For several years, the issue of who pays for oil portraits has been a minor, but persistent one in the U.S. Congress. While photographs of the Congressional Portrait Collection are available online, many of the paintings themselves are housed in parts of the Capitol blocked off to the general public. Since 2013, Senator Bill Cassidy (R-LA) has argued that if politicians want to have a portrait painted for them, they should pay for it out of their own pockets. Now, Cassidy is finally getting his wish, thanks to an amendment in the latest federal budget, Jesse Guy-Ryan writes for Atlas Obscura.

“Families struggle to pay their mortgage and feed their families while the federal government spends money on paintings of government officials that are often placed in the back of a government bureaucracy, never to be seen by the public,” Cassidy tells Jennifer Steinhauer for the New York Times.

To be fair, the total price of these portraits costs tax payers less than $500,000, annually – chump change when one considers that the federal budget rests around $4 trillion. Lambasting this tradition as a money-wasting ego-boost for lawmakers isn’t by any means new. Back in 1977, President Jimmy Carter criticized the practice, arguing that the price tag of an oil painting was too much in an era where photography had become cheap and easy. The tradition continued, but politicians have been periodically raising the issue ever since.
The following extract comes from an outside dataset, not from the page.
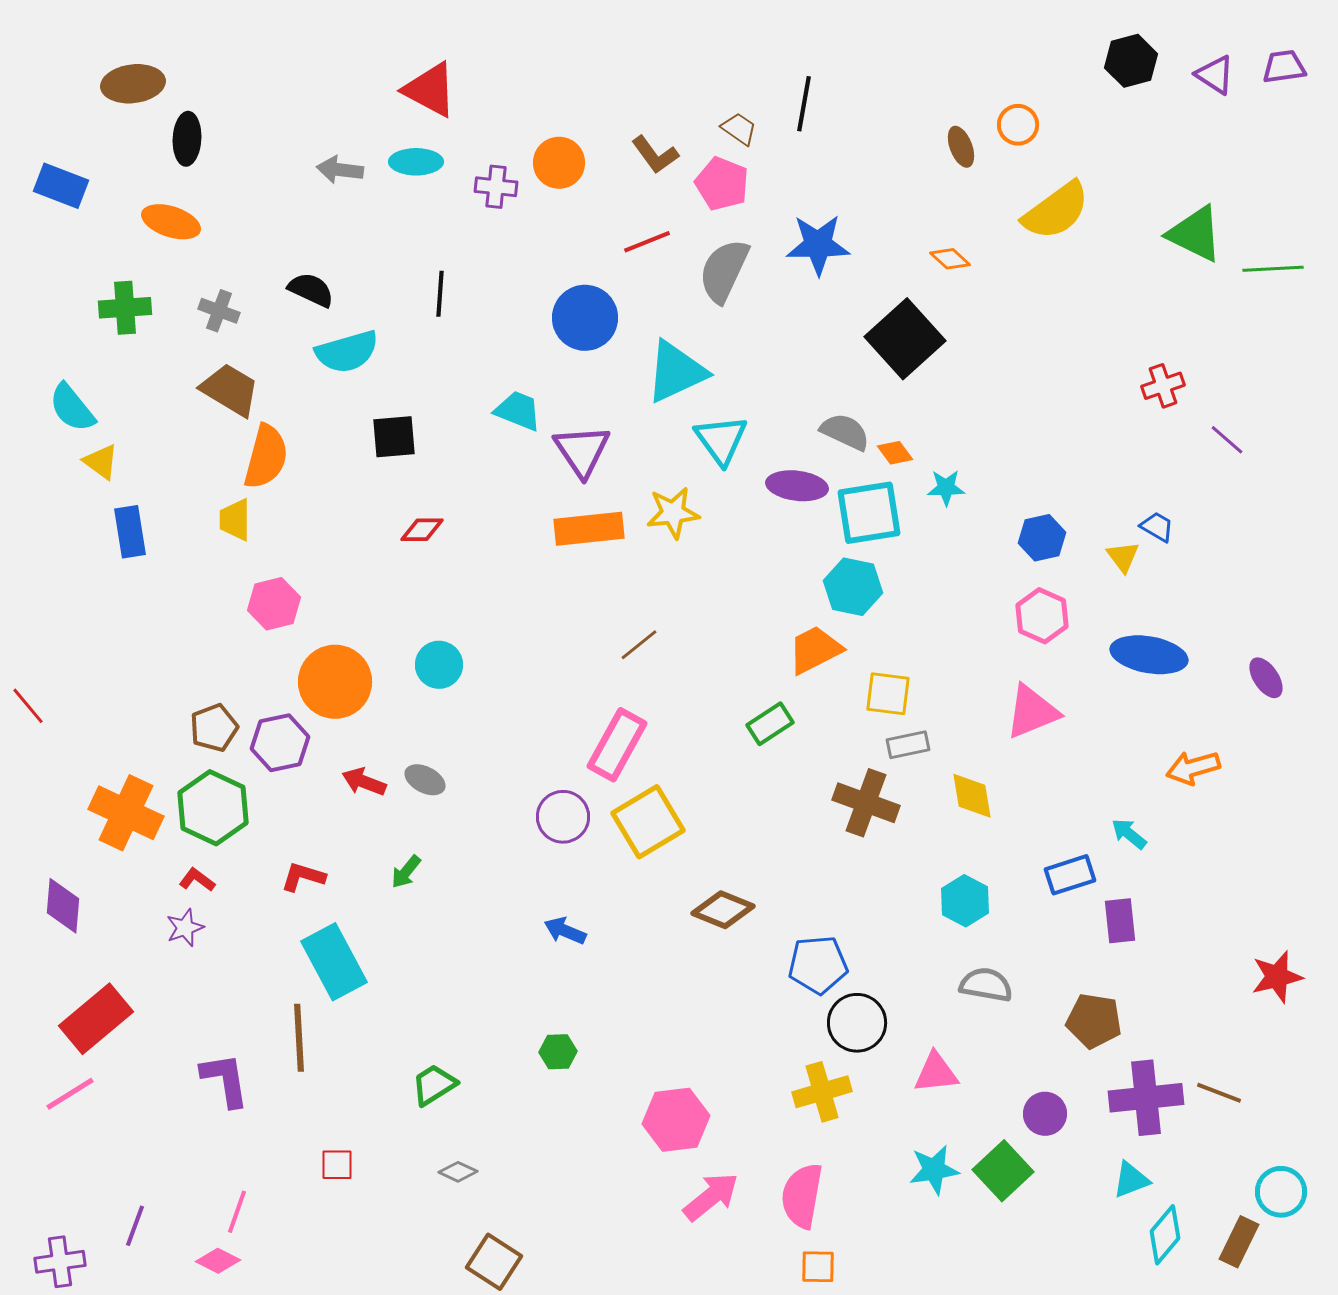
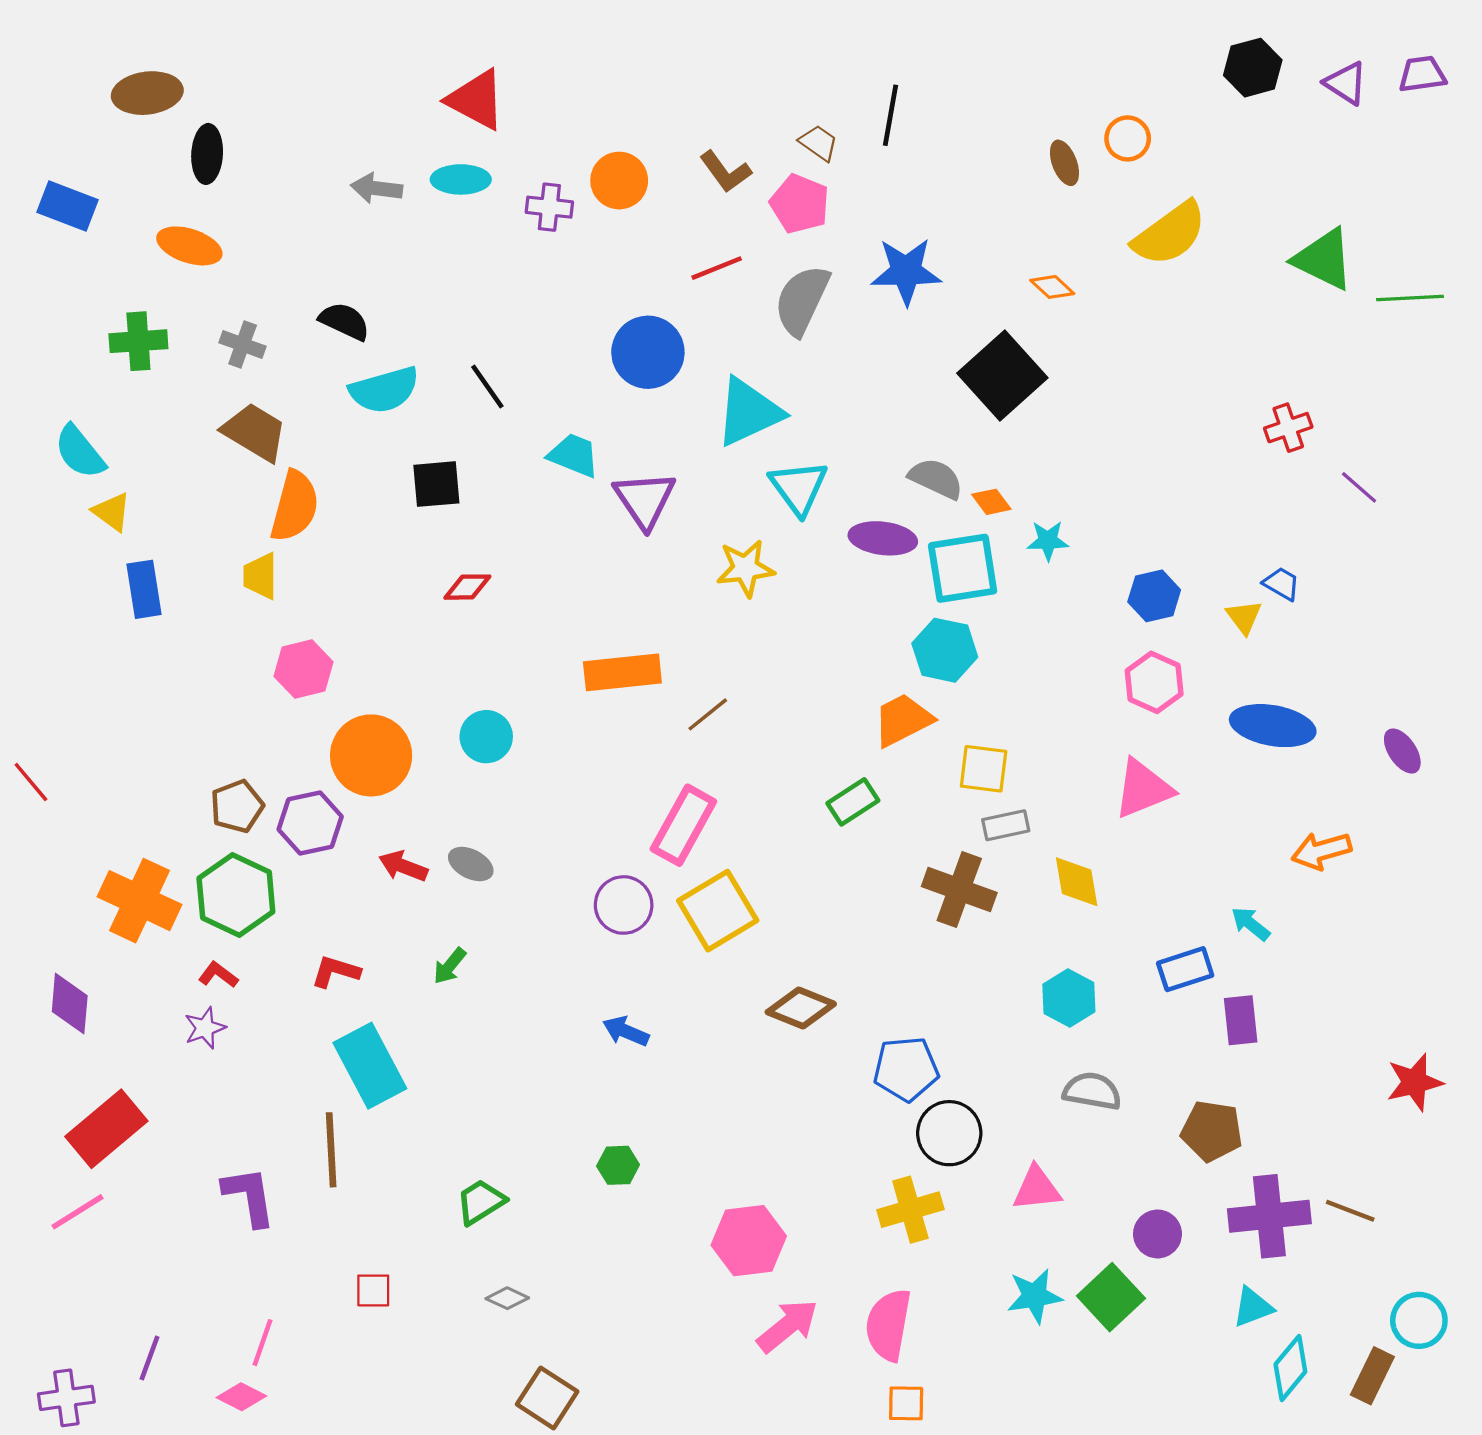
black line: (440, 294) -> (487, 387), moved, turned -39
orange rectangle: (589, 529) -> (622, 672), moved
“The expensive antiquated notion that all of these officials should get portraits is nonsense,” Steve Ellis, who represents Taxpayers for Common Sense, a Washington, D.C.-based watchdog group, tells Steinhauer. “A simple photograph would do. This is more about stroking egos than preserving history.”
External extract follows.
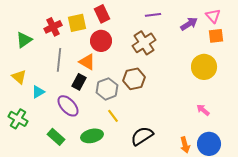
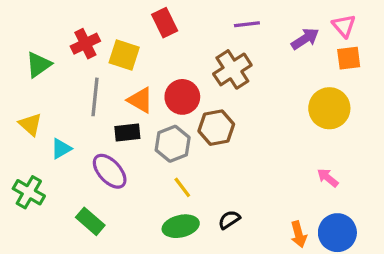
yellow square: (77, 23) -> (124, 55), moved, turned 30
red circle: (101, 41) -> (182, 97), moved
black rectangle: (79, 82) -> (127, 132), turned 56
green ellipse: (92, 136) -> (181, 226), moved
black semicircle: (142, 136) -> (229, 220), size x0.6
It wasn’t until the 19th century that government offices began using public funds to pay for politicians' portraits, but taxpayer money has never been the sole source of payment for these artworks. Independent donors and interest groups often contribute thousands of dollars towards funding oil paintings of favored politicians, according to a 2010 blog post by the Sunlight Foundation, a nonprofit government transparency advocacy group.
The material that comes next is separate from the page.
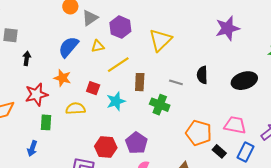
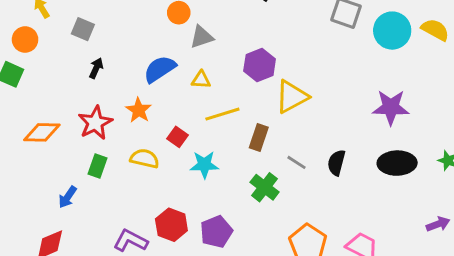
purple hexagon: (120, 27) -> (260, 65), moved
black ellipse: (244, 81) -> (397, 163), moved
brown rectangle: (140, 82) -> (259, 137), moved
red star: (36, 94) -> (95, 123), turned -30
Proponents of the practice argue that congressional portraits preserve history in a unique way – while photographs may preserve what a person looked like, many official government portraits contain little nods to historic events that characterized the subject's political career. One infamous example is a shadow that painter Nelson Shanks snuck into Bill Clinton's presidential portrait as an allusion to the Monica Lewinsky scandal, but that's far from the only piece given artistic license. While the official portrait of Thomas Peter Lantos (D-Calif.) may seem a bit silly at first for so prominently featuring his beloved pet poodle, Gigi, the small photograph in the background nods to Swedish diplomat Raoul Wallenberg, who helped Lantos and his wife survive the Holocaust. While some oil portraits are our best documents for what early American political figures looked like, many modern pieces serve to commemorate important figures like Joseph Hayne Rainey (R-SC), the first black man elected to the U.S. House of Representatives or Jeannette Rankin (R-Montana), the first woman to join its ranks. 

“The collection represents American history in many ways,” Senate curator Melinda K. Smith tells Steinhauer. “They are not just portraits. There is a story behind each one of them.”